Records to use Block Start

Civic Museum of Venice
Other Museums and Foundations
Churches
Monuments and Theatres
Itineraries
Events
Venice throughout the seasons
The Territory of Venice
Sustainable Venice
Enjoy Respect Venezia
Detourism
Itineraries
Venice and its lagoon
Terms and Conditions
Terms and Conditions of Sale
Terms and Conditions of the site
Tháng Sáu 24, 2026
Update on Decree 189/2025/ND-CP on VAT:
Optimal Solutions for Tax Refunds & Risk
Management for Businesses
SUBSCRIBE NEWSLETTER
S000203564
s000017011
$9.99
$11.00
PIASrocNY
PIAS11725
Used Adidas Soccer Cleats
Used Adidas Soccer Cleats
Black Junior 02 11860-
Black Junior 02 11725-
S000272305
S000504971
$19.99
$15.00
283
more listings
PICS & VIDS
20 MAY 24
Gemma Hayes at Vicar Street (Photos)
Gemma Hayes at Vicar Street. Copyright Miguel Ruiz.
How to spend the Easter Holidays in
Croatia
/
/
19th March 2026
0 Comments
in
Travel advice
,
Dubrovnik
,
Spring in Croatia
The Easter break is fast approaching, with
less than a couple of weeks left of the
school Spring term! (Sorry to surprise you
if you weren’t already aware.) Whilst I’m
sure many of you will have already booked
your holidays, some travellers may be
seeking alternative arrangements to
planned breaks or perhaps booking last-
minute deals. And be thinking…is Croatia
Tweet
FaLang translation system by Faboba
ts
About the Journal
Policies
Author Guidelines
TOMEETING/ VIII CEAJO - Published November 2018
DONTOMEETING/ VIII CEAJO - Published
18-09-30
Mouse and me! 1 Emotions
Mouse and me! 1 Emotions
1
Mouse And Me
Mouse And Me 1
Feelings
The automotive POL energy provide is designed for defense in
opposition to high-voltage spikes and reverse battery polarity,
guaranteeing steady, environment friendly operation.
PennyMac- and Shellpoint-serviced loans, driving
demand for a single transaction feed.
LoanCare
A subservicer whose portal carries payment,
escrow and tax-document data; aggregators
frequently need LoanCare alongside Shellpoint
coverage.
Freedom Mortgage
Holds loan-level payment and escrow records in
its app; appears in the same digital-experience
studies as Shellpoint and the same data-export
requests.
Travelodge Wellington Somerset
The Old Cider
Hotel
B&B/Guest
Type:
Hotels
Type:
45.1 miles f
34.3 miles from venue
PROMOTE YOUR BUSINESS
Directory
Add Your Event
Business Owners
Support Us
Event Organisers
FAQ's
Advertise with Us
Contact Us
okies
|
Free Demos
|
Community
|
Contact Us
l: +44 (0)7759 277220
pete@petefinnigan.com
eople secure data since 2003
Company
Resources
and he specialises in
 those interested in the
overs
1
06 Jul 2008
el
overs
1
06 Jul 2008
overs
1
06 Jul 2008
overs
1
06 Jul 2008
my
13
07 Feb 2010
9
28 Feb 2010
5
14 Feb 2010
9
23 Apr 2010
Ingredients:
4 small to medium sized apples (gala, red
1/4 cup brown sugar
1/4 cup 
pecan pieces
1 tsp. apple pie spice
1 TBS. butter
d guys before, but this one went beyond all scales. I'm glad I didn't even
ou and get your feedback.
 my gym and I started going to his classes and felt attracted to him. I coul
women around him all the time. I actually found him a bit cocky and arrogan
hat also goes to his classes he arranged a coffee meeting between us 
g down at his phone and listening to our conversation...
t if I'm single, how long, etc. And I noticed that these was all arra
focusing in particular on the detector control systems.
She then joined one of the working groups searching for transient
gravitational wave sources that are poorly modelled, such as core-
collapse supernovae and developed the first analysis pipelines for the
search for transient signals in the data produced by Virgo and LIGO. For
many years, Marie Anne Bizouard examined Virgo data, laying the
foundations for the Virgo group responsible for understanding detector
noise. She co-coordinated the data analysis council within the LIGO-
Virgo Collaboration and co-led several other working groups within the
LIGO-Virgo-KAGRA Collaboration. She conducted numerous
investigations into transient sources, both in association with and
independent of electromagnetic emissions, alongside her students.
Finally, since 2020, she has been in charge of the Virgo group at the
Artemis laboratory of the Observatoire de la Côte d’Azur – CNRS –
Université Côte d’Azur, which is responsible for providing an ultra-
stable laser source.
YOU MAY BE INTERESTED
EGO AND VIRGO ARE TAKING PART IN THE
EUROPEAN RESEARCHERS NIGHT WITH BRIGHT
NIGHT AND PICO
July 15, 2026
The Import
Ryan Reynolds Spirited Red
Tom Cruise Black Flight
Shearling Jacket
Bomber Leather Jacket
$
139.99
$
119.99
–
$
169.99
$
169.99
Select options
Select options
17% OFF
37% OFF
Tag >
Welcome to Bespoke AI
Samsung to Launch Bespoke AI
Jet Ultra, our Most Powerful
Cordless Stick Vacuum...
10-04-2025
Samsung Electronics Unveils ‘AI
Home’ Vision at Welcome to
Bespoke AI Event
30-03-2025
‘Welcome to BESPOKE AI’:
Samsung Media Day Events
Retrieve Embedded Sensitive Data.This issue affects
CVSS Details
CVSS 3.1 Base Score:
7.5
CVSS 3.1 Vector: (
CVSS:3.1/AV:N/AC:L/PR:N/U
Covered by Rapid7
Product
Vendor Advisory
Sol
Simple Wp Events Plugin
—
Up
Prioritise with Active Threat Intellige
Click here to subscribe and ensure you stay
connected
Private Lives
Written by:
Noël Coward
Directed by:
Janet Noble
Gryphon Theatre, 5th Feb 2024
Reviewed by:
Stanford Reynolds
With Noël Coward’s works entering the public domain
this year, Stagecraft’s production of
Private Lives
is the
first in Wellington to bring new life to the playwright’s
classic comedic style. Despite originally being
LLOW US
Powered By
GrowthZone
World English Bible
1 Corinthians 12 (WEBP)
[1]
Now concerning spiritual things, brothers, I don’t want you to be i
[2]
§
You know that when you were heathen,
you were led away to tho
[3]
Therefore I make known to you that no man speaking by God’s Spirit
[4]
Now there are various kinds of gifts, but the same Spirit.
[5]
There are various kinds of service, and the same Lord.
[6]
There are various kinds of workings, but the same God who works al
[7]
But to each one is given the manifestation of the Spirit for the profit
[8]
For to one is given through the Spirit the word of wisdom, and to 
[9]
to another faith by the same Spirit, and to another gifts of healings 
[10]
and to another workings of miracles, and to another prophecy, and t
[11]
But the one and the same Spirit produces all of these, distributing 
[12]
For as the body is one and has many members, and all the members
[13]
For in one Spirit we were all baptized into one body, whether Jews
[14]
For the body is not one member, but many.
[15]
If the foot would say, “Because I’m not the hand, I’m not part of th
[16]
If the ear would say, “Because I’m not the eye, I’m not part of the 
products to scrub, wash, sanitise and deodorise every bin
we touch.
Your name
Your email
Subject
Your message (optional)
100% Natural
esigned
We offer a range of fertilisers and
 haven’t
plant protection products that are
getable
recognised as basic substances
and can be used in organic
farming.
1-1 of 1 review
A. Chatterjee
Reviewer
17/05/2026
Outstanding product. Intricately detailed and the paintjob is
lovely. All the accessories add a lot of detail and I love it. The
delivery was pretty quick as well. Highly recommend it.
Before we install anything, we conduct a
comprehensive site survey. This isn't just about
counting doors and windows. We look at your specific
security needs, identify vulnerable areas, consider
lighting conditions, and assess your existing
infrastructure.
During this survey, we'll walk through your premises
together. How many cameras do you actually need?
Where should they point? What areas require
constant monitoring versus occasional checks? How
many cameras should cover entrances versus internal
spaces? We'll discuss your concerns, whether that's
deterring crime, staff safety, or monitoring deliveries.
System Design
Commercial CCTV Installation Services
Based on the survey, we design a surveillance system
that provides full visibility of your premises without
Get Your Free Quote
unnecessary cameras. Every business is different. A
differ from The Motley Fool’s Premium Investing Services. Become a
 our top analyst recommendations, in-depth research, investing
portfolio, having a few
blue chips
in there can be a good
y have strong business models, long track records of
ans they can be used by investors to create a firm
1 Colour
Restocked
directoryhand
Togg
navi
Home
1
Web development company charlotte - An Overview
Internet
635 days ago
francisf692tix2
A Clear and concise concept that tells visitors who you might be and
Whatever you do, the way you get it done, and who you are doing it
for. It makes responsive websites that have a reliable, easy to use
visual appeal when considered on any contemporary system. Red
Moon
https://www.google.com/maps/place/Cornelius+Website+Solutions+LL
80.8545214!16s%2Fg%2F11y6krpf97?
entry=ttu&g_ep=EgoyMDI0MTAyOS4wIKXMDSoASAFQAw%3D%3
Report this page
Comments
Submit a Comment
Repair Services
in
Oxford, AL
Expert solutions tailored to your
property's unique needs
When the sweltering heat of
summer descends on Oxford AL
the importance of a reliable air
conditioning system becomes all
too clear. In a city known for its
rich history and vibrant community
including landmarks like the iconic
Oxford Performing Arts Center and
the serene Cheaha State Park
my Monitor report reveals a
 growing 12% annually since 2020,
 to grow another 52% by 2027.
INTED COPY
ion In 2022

Records to use Block End

Work required
Wherever a line of the entries holds the string "areas", copy that line.

Answer to this task
security needs, identify vulnerable areas, consider
Where should they point? What areas require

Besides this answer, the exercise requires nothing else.